2026-02-21 · Updated 2026-07-15

Modern Data Processing Engines Compared: Polars, DataFusion, Daft, Ray Data, Pandas, and Spark

For years, Pandas handled in-memory tabular work and Apache Spark handled the distributed kind. That split worked fine when the data was structured.

Modern pipelines also process images, audio, and video. In these workloads, CPU decoding can starve GPU inference, while JVM garbage collection and Python’s Global Interpreter Lock limit throughput. New engines use Rust and Apache Arrow to reduce those costs.

To compare the options, I benchmarked Polars, DataFusion, Daft, Ray Data, and Spark on two real datasets. NYC taxi trips represent tabular work; Food-101 images represent a multimodal pipeline.

The engine-comparison-demo repository contains the code. Run it on your own hardware because engine performance depends on the machine, dataset, and workload.

TL;DR: Start with the shape of the work, not a benchmark winner. Polars is a strong default for local DataFrame pipelines; DataFusion fits teams embedding a query engine; Ray Data and Daft are designed for mixed CPU/GPU pipelines; and Spark remains a mature choice for distributed SQL and ETL. The published speedups in this guide are workload-specific evidence, not portable promises. Re-run the companion benchmarks on your data and hardware before choosing.
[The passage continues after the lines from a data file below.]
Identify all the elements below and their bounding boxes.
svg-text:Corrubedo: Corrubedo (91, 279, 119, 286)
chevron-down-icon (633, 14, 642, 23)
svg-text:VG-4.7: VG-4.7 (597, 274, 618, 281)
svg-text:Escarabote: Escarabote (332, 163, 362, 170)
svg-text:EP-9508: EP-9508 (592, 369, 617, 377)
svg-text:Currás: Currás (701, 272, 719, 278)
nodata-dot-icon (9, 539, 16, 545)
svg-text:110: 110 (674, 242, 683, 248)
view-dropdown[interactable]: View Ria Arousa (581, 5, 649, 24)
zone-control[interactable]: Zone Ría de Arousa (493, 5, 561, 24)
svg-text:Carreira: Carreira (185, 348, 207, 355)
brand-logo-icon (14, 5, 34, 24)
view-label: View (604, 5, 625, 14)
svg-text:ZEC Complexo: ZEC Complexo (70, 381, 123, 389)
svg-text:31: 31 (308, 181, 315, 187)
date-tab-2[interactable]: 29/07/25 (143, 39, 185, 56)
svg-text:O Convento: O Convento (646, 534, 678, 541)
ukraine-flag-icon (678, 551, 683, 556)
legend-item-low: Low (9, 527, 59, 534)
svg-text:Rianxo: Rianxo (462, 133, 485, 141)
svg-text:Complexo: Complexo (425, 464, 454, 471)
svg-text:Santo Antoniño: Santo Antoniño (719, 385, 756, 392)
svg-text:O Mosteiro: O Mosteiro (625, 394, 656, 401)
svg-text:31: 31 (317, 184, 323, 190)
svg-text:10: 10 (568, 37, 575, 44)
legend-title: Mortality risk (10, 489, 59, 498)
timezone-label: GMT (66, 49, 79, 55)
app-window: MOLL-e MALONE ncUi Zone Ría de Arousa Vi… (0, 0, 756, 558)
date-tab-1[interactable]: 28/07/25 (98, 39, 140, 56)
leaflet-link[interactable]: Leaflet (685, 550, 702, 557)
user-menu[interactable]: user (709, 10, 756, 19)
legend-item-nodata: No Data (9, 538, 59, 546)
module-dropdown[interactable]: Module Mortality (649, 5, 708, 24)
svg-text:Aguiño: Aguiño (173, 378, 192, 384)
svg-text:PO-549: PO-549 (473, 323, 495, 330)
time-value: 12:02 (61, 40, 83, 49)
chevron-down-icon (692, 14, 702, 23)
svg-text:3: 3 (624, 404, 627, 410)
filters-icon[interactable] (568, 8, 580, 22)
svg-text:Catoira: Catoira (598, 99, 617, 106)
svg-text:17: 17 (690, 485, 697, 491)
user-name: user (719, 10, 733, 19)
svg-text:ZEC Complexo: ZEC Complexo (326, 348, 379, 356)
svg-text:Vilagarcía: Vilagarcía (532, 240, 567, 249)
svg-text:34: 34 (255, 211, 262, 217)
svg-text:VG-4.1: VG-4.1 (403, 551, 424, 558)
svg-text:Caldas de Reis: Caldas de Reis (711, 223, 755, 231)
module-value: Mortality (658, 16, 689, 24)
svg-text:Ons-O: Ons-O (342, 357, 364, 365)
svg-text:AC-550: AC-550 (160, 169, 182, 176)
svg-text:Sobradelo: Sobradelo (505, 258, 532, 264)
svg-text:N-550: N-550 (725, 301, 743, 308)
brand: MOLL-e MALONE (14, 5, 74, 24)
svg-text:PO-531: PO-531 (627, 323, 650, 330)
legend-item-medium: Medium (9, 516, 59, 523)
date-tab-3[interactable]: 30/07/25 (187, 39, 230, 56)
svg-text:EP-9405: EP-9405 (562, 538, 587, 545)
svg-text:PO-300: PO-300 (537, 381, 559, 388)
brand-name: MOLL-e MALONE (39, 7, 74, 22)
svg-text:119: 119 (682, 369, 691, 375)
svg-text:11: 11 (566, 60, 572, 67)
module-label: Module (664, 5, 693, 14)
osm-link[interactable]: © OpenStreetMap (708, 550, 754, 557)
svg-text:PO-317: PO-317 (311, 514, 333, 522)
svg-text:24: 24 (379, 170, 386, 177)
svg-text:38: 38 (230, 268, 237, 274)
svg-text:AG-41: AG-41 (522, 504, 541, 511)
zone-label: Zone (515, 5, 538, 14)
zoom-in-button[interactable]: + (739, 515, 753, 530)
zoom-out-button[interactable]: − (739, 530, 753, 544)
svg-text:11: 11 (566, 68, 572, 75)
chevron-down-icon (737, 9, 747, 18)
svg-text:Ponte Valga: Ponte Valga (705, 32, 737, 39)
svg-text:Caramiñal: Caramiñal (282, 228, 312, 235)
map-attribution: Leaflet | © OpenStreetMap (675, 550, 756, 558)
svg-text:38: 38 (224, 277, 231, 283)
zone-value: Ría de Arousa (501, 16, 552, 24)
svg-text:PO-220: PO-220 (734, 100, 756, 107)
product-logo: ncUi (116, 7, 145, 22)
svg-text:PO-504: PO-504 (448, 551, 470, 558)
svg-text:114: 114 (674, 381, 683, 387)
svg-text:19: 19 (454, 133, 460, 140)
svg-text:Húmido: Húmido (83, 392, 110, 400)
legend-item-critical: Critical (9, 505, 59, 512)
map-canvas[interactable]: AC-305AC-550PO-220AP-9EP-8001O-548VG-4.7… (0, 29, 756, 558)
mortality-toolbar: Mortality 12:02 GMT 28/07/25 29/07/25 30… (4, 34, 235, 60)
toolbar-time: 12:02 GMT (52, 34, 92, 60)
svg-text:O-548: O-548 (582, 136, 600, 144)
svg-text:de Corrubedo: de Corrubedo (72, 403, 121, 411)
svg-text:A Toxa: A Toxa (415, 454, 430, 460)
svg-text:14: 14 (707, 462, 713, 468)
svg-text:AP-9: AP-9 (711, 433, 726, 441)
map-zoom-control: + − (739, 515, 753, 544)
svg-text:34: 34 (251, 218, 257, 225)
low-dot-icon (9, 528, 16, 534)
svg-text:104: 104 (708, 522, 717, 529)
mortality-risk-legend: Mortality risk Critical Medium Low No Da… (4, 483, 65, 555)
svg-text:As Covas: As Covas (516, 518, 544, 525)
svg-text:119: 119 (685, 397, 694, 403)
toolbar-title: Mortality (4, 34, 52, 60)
Data processing workload types

Engines specialize, so the first question to answer is what kind of workload you actually have. The biggest split is structured vs. multimodal.

Two Worlds of Data: Structured vs. Multimodal

Structured or tabular data involves filtering, aggregation, and joins. It is usually CPU-bound and often fits in memory. According to Polars, about 90% of queries process less than 1TB, so many can run on one modern machine instead of a cluster.

Multimodal AI processes images, audio, or video. Inference may run on a GPU while CPU decoding, remote reads, or batching limits the pipeline. The ratio changes with the instance and operators, so measure utilization across the full path rather than sizing the GPU in isolation.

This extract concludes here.